Onwards – I need to get an openID server setup here to test some software, it shouldn’t be hard but it may be interesting. Besides, you noticed the lack of t e e t h in this post? Wonder if Google will?

Glorious Fall

Today was beautiful as Molly the dog and I took our walk. The sky was just starting to get that dark and stormy look that precedes winter weather and the trees were still green gold. Probably the very last time this year that this will be the case!
Not only that, but for much of our time walking we had the entire park all to ourselves.  Seems that there just weren’t many people out walking just after 5pm.
As you can see, the path in front of us had no one in sight. It was just us and the grass and the trees.

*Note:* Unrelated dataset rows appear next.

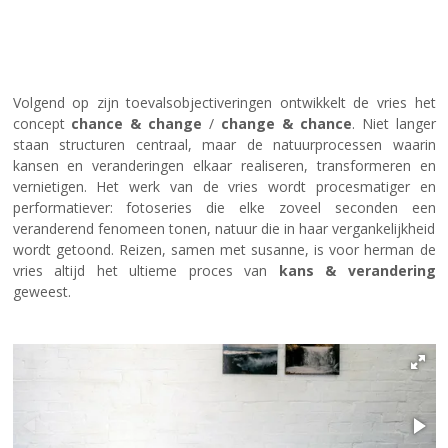
Volgend op zijn toevalsobjectiveringen ontwikkelt de vries het
concept
chance & change
/
change & chance
. Niet langer
staan structuren centraal, maar de natuurprocessen waarin
kansen en veranderingen elkaar realiseren, transformeren en
vernietigen. Het werk van de vries wordt procesmatiger en
performatiever: fotoseries die elke zoveel seconden een
veranderend fenomeen tonen, natuur die in haar vergankelijkheid
wordt getoond. Reizen, samen met susanne, is voor herman de
vries altijd het ultieme proces van
kans & verandering
geweest.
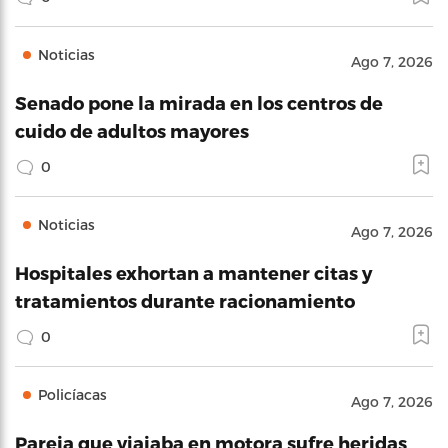
Noticias
Ago 7, 2026
Senado pone la mirada en los centros de
cuido de adultos mayores
0
Noticias
Ago 7, 2026
Hospitales exhortan a mantener citas y
tratamientos durante racionamiento
0
Policíacas
Ago 7, 2026
Pareja que viajaba en motora sufre heridas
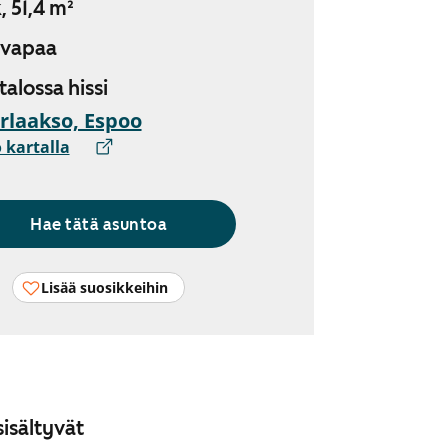
, 51,4 m²
 vapaa
 talossa hissi
rlaakso, Espoo
 kartalla
Hae tätä asuntoa
Lisää suosikkeihin
isältyvät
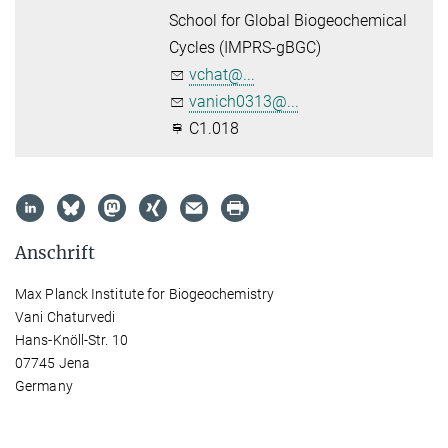
School for Global Biogeochemical
Cycles (IMPRS-gBGC)
vchat@...
vanich0313@...
C1.018
Anschrift
Max Planck Institute for Biogeochemistry
Vani Chaturvedi
Hans-Knöll-Str. 10
07745 Jena
Germany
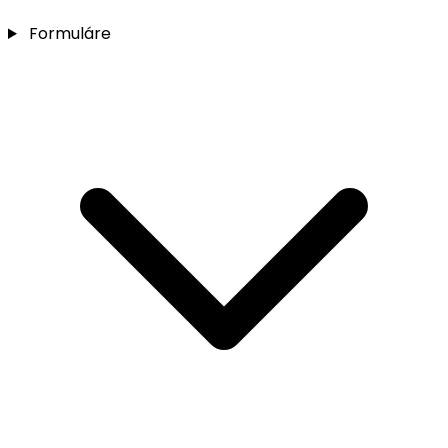
Formuláre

After a bit (I’m guessing about 5:45 or so) there started to be a few more people and dogs out and about. The next door neighbors and their daughter came and did a mile with their two little dogs. Several other people were walking around as well. Just a nice evening in the community.

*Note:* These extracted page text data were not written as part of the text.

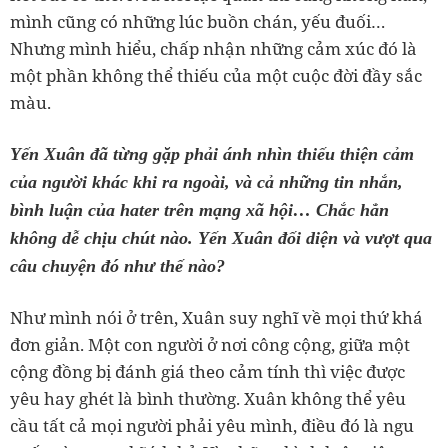
mình cũng có những lúc buồn chán, yếu đuối…
Nhưng mình hiểu, chấp nhận những cảm xúc đó là
một phần không thể thiếu của một cuộc đời đầy sắc
màu.
Yến Xuân đã từng gặp phải ánh nhìn thiếu thiện cảm
của người khác khi ra ngoài, và cả những tin nhắn,
bình luận của hater trên mạng xã hội… Chắc hẳn
không dễ chịu chút nào. Yến Xuân đối diện và vượt qua
câu chuyện đó như thế nào?
Như mình nói ở trên, Xuân suy nghĩ về mọi thứ khá
đơn giản. Một con người ở nơi công cộng, giữa một
cộng đồng bị đánh giá theo cảm tính thì việc được
yêu hay ghét là bình thường. Xuân không thể yêu
cầu tất cả mọi người phải yêu mình, điều đó là ngu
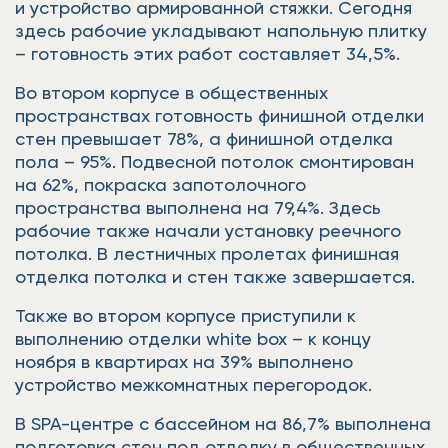
и устройство армированной стяжки. Сегодня
здесь рабочие укладывают напольную плитку
– готовность этих работ составляет 34,5%.
Во втором корпусе в общественных
пространствах готовность финишной отделки
стен превышает 78%, а финишной отделка
пола – 95%. Подвесной потолок смонтирован
на 62%, покраска запотолочного
пространства выполнена на 79,4%. Здесь
рабочие также начали установку реечного
потолка. В лестничных пролетах финишная
отделка потолка и стен также завершается.
Также во втором корпусе приступили к
выполнению отделки white box – к концу
ноября в квартирах на 39% выполнено
устройство межкомнатных перегородок.
В SPA-центре с бассейном на 86,7% выполнена
подготовка стен под отделку в общественных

The net result was an appropriately pleased Molly.

Another day, another …

Yet another day passes and my todo list just gets longer.  Oh well.
I did get a chance to spend time in a park with the warm fall sun this afternoon.  The publisher and the editor of the local daily newspaper wanted to meet and talk, so I suggested we meet in the park.  We all thought the park was a great idea.  Killed an hour talking to them and then had to head back to real work.

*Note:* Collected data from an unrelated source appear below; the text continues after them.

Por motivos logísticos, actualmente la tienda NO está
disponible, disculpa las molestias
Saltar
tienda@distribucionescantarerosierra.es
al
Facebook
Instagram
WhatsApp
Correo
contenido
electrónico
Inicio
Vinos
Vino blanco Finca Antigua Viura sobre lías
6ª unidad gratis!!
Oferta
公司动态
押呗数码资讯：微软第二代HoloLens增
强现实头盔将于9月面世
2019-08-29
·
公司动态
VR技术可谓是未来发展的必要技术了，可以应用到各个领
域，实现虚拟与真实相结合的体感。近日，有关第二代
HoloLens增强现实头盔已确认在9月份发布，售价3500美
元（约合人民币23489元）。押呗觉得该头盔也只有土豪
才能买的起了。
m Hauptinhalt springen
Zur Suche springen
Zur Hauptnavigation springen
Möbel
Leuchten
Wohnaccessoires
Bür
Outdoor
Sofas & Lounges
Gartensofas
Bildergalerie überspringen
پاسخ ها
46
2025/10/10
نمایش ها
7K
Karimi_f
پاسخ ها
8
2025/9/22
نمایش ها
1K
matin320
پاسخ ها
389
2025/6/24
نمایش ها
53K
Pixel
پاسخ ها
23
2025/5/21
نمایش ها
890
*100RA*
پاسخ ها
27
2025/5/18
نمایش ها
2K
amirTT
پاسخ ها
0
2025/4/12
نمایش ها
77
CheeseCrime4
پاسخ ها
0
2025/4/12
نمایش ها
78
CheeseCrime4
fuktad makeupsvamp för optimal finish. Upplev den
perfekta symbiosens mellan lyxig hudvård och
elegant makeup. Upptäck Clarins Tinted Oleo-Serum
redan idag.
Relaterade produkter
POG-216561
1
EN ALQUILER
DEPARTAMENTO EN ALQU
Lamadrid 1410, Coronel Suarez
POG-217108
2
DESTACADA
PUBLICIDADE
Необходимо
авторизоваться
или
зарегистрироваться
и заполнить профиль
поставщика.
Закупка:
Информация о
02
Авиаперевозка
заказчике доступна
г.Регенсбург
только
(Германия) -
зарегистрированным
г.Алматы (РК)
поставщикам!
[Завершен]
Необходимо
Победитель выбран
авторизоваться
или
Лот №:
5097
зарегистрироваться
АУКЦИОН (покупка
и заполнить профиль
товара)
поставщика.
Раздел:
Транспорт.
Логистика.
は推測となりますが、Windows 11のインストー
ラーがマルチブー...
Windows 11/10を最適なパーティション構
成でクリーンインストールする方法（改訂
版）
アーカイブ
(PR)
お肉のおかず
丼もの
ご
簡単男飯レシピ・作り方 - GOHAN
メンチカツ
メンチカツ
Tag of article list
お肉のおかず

Molly, our dog, and I got in our nightly 5 mile walk again tonight.  We try to do 5 miles in the morning or at night.  Gets a bit harder when the snow and ice of winter arrive.  Someday I’ll have to tell about how Molly came to live with us and how she spent a month in the penitentiary being trained by a multiple murderer, but for now it’s enough to add her smiling face.  Not one of her better pictures, but you get the idea.  At least it’s not her mug shot!
I’m still waiting for the first freeze here.  The historical average here is for the first hard freeze to occur on or before October 10th.  I suspect it may be later this year.  Of course, this is Colorado, where the weather is unpredictable.  One year it went from 73 degrees in the morning to 20 below and 2 feet of snow by midnight.  I hated that year since it killed most of my apple trees.
BTW, for those who expressed concern for my lawnmower in my first post, there is good news I forgot to relay.  Three parts costing a total of $6.25 and an hour of my time and the lawnmower is as good as new.  All I have to do now is change the oil and drain the gas when the mowing season finally ends and it’ll be set for the winter.